(Page-level text extractions)
::::

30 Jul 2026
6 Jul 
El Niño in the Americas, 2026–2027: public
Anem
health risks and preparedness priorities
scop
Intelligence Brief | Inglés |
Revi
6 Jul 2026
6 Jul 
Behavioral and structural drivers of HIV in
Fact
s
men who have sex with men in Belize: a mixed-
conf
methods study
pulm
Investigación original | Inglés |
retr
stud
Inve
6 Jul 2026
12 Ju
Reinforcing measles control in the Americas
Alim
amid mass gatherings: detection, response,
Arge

::::

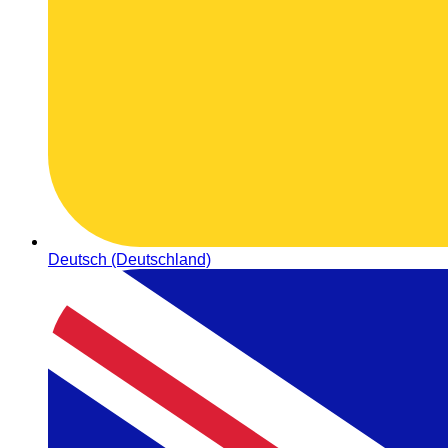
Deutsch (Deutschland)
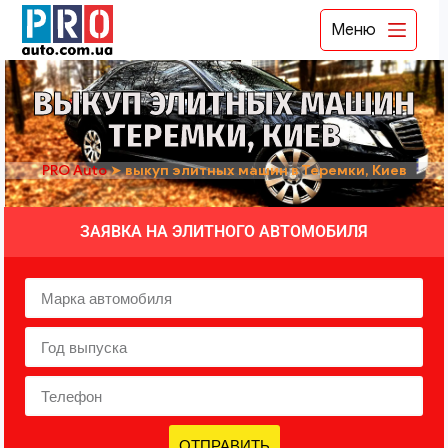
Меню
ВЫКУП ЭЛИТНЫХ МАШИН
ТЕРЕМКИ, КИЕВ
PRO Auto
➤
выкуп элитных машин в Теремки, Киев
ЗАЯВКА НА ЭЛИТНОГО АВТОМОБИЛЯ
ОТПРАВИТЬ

::::

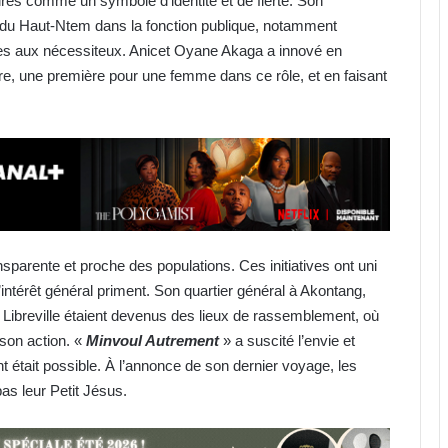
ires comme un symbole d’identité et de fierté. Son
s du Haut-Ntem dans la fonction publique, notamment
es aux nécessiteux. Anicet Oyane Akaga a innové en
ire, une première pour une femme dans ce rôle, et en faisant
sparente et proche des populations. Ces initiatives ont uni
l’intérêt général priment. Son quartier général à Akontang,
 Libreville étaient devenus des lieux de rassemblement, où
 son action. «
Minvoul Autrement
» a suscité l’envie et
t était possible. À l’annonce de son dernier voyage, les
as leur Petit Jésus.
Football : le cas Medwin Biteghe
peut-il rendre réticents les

::::

> What to work on
Look over the records above and copy each line that includes the string "dans".

> Result for this task
s du Haut-Ntem dans la fonction publique, notamment
ire, une première pour une femme dans ce rôle, et en faisant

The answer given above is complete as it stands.